▶ Data records
========================================

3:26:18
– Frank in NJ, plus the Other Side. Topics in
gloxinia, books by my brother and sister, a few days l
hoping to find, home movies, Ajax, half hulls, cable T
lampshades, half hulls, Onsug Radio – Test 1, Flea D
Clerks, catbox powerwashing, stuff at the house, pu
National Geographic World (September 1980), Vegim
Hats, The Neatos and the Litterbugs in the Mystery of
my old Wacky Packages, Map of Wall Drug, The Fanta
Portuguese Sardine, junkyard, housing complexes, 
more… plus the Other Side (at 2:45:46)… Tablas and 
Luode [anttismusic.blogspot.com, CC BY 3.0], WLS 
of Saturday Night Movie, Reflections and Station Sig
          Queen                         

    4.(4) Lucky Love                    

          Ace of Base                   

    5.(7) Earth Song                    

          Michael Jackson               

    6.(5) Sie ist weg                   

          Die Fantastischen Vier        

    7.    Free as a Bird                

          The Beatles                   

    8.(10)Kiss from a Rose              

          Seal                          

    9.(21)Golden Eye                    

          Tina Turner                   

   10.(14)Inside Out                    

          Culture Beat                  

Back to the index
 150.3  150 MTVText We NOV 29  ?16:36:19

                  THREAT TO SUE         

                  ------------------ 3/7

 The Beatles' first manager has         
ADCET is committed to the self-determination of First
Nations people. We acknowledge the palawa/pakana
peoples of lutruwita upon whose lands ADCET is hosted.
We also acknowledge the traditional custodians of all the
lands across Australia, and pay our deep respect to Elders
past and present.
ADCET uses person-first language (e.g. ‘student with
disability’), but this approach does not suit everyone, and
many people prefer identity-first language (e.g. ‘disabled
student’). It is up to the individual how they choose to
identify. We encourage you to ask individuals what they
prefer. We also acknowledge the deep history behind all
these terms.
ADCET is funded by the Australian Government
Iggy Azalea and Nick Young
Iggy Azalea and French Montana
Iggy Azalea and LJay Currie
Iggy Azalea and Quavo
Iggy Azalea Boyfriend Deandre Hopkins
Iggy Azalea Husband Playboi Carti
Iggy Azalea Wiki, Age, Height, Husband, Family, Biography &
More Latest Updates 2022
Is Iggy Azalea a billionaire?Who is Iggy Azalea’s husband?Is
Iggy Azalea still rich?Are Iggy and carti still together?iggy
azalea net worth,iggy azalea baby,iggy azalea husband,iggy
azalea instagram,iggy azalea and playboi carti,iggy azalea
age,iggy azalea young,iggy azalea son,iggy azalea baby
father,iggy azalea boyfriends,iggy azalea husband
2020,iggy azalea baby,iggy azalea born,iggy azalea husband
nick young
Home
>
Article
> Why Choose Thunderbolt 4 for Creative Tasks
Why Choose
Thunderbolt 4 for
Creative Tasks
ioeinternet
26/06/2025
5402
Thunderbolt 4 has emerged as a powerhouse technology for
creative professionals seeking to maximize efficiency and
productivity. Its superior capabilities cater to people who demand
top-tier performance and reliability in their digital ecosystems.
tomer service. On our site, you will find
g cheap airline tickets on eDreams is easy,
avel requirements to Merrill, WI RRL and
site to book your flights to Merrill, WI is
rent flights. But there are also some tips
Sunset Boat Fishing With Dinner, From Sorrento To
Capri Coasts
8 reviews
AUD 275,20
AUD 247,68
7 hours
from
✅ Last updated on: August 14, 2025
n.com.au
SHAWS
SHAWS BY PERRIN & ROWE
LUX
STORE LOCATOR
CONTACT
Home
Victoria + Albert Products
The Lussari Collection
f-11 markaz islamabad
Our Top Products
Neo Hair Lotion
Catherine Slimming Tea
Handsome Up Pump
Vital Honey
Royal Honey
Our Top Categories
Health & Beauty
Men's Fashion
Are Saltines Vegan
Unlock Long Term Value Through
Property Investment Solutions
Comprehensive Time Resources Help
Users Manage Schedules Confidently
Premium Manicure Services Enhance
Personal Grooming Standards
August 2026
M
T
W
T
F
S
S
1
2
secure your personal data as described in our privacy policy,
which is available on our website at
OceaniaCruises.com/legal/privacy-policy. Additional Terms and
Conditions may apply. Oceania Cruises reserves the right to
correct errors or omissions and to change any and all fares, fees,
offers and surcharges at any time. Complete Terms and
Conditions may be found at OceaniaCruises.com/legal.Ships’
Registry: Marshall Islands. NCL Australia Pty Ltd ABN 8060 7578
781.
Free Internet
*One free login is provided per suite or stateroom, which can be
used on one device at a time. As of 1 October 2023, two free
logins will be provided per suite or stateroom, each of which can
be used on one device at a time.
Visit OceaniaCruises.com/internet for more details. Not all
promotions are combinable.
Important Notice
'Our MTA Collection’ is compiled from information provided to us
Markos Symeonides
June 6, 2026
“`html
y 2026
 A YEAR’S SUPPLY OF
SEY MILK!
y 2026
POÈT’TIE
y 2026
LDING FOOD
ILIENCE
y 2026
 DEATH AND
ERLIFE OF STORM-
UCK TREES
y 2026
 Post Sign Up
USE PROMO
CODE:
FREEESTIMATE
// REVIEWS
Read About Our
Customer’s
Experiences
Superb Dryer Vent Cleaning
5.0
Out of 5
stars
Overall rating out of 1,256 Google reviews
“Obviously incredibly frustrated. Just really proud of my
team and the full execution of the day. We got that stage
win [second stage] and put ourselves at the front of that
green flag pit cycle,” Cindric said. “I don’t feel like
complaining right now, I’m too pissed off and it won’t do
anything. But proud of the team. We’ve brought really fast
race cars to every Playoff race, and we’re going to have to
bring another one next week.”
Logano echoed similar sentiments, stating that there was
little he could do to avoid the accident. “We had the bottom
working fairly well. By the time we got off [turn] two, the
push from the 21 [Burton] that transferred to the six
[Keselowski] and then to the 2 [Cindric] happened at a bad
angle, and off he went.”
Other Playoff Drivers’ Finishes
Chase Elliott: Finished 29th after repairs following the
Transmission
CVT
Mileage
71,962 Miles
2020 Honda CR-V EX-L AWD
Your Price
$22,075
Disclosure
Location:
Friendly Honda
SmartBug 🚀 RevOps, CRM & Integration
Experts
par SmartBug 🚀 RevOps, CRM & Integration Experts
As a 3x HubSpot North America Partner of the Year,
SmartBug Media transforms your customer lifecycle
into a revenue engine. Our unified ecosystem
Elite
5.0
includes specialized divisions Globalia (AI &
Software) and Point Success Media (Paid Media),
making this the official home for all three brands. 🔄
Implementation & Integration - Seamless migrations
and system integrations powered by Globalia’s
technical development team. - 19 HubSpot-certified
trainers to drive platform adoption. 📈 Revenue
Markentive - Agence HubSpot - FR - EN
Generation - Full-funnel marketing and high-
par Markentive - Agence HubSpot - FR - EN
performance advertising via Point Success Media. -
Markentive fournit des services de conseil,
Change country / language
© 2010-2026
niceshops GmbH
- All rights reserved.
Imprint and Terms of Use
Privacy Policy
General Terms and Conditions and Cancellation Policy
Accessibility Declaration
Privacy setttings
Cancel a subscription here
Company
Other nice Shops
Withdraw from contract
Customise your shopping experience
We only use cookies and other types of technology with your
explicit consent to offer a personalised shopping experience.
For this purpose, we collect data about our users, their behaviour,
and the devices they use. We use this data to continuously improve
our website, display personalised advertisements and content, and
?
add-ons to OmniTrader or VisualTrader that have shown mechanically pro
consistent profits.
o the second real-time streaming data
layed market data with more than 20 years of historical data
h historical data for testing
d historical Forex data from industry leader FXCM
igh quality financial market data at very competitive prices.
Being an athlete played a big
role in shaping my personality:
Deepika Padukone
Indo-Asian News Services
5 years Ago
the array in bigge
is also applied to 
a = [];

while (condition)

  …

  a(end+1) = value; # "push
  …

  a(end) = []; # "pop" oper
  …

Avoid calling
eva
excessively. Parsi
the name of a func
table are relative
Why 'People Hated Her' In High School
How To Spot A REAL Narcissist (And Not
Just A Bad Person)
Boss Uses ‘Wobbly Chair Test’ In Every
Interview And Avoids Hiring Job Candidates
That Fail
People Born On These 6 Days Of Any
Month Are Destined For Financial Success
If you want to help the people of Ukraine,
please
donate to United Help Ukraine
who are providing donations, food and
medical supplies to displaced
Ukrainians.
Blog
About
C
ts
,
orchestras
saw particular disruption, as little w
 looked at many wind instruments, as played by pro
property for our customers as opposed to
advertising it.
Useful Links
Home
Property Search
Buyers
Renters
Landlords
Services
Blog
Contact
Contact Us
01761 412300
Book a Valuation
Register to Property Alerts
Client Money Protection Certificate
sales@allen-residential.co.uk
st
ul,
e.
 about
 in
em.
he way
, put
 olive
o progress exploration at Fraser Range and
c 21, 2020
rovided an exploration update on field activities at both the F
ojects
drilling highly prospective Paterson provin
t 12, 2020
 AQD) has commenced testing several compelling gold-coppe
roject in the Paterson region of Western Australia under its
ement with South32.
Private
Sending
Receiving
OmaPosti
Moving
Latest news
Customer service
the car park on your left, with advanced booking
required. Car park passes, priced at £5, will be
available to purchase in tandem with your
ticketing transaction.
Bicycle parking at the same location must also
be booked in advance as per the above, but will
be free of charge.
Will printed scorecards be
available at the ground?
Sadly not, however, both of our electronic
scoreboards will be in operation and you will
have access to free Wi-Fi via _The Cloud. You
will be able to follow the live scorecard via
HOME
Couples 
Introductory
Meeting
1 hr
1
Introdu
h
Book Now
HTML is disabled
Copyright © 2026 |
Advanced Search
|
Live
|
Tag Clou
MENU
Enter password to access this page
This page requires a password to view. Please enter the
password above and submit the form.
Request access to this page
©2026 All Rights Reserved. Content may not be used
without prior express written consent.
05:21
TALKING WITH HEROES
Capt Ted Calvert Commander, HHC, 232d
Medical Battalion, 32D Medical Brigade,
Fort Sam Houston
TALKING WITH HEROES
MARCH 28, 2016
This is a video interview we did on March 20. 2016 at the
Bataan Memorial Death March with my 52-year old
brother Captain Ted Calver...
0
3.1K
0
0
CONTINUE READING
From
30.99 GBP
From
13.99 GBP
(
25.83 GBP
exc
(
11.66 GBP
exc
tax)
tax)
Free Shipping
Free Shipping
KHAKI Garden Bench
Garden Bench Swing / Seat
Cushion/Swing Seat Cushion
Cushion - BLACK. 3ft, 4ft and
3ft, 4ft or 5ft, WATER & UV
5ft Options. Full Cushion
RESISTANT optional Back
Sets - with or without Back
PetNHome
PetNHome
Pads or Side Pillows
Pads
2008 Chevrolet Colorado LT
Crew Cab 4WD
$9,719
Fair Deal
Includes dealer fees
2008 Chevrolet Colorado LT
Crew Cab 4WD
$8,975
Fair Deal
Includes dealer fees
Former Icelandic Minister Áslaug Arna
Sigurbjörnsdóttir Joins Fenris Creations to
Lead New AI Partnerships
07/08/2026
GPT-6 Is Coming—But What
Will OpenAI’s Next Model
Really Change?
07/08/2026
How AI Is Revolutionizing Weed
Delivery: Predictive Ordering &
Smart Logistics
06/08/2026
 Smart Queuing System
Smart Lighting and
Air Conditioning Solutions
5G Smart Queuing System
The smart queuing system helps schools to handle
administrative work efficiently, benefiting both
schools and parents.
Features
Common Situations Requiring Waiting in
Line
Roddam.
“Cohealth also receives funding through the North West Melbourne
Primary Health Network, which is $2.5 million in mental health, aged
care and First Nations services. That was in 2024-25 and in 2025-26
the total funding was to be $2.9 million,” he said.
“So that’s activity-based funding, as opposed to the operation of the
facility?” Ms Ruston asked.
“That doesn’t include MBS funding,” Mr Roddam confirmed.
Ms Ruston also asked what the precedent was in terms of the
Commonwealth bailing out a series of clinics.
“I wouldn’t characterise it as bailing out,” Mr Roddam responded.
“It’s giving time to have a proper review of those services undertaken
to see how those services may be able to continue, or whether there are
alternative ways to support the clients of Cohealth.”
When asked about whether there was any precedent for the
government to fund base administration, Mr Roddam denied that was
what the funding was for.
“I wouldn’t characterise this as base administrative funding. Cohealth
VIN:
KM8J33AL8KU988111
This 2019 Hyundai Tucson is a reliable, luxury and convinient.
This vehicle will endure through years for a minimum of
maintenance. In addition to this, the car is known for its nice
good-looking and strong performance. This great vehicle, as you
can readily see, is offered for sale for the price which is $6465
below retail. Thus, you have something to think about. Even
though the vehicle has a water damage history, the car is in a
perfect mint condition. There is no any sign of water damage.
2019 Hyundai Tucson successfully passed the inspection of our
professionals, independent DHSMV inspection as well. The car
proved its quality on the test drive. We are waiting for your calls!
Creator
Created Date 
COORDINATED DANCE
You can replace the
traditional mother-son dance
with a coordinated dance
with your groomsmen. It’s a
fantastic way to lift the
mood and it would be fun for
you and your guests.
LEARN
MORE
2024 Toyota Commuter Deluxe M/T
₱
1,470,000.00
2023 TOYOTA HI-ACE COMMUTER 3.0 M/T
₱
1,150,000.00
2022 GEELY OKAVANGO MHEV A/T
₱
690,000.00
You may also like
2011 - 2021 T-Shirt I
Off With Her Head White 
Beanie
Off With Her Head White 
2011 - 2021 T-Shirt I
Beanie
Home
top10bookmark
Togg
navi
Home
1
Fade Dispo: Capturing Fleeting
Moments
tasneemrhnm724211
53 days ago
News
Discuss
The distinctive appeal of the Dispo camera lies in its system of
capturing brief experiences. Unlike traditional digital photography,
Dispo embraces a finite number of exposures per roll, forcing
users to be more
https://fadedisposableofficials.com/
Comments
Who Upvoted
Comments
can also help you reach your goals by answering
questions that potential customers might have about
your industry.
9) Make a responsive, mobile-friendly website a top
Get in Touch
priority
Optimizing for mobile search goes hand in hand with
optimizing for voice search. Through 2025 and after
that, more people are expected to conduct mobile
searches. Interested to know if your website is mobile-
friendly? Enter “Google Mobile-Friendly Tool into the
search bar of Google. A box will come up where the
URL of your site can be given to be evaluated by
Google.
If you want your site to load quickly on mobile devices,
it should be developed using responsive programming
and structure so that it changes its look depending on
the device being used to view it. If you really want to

========================================

▶ Activity
Every line of the material that holds "second" should be copied out as the answer.

▶ Answer box
win [second stage] and put ourselves at the front of that
o the second real-time streaming data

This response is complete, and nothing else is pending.